Some e-mail not all were being dropped – this is an important factor as we’ll see below.
Troubleshooting steps:
1. I realised straight away the problem wasn’t related to any e-mail filters in the reporters inbox or SMTP blacklists since approx only 20% of the mails were not arriving. Nonetheless I ran the check’s necessary and found nothing causing mail to be filtering into the users bin.
2. I checked in on another colleague who’s mail domain address is different from the news reporter that detected the problem (We use multiple domain names for separate titles and business teams). That colleague indicated they were missing the exact same e-mails that the first reporter detected missing.
3. The distribution list in question is used by a number of other news organisations so I sent a mail out to another news organisation’s IT dept to ask if they’d noticed those particular e-mails missing – they hadn’t.
4. I then asked an ordinary user at the news sources site, (I’m calling her [email protected] here) to send me an e-mail so I could evaluate the incoming e-mail headers for anything out of place. The e-mail she sent arrived fine but the information I found in her mail header provided the light bulb moment when taken into account with the rest of the information gathered. I found two key entries in [email protected]‘s mail header:
Received-SPF: fail (google.com: domain of [email protected] does not designate 137.191.225.35 as permitted sender) client-ip=137.191.225.35
Authentication-Results: mx.google.com;
spf=hardfail (google.com: domain of [email protected] does not designate 137.191.225.35 as permitted sender) smtp.mail=137.191.225.35;
It was time to brush up on SPF or Sender Policy Framework
SPF basically boils down to a DNS entry that indicates which SMTP servers are permitted to send e-mail on behalf of a mail domain.

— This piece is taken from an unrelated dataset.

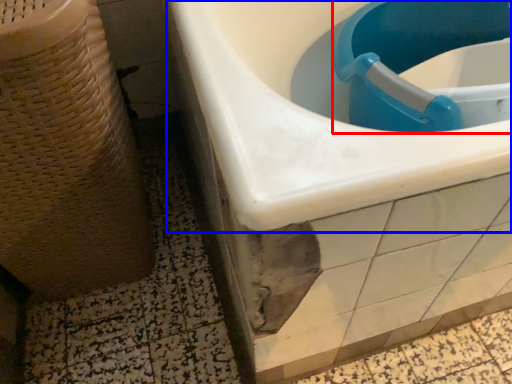 Question: Which of the following is the closest to the observer, sink (highlighted by a red box) or sink (highlighted by a blue box)?

Choices:
 (A) sink
 (B) sink

Answer: (A)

This prevents spammers from getting e-mail’s into a users inbox since spam prevention e-mail gateways like Ironport and Postini will perform a DNS verification check each time a particular SMTP server tries to deliver an e-mail purporting to be from a particular e-mail address (domain).
As an example say a spammer tried to deliver an e-mail to [email protected], by spoofing an innocent individuals e-mail address (let’s say [email protected]) and used their spamming SMTP server to try to send [email protected] a spam e-mail. The Ironport/Postini/Spam Gateway when it’s first contacted examines the mailing domain indicated in the e-mail address of the message – say “hotmail.com” and the accompanying IP address of the spamming SMTP server.
Ironport/Postini will then contact the DNS server (which should always be accessible on the internet) for hotmail.com to check that DNS Server’s SPF record. If it see’s that the IP addresses listed in the SPF record doesn’t match the IP address of the SMTP server that just tried to deliver an e-mail purporting to be from [email protected] it will drop that e-mail delivery attempt to [email protected], thereby preventing the spam reaching [email protected]‘s inbox. According to hotmail.com‘s DNS SPF record the spamming SMTP server trying to deliver a message purporting to be from [email protected] is not authorized…
Now back to our problem – So our news organisations Postini gateway was designating the IP address of our third parties SMTP server 137.191.225.35 as not being permitted to send e-mail on behalf of that user.
I had two problems with that –
1. First why did the SPF fail?
2. The SPF failed but [email protected]‘s e-mail got through anyway.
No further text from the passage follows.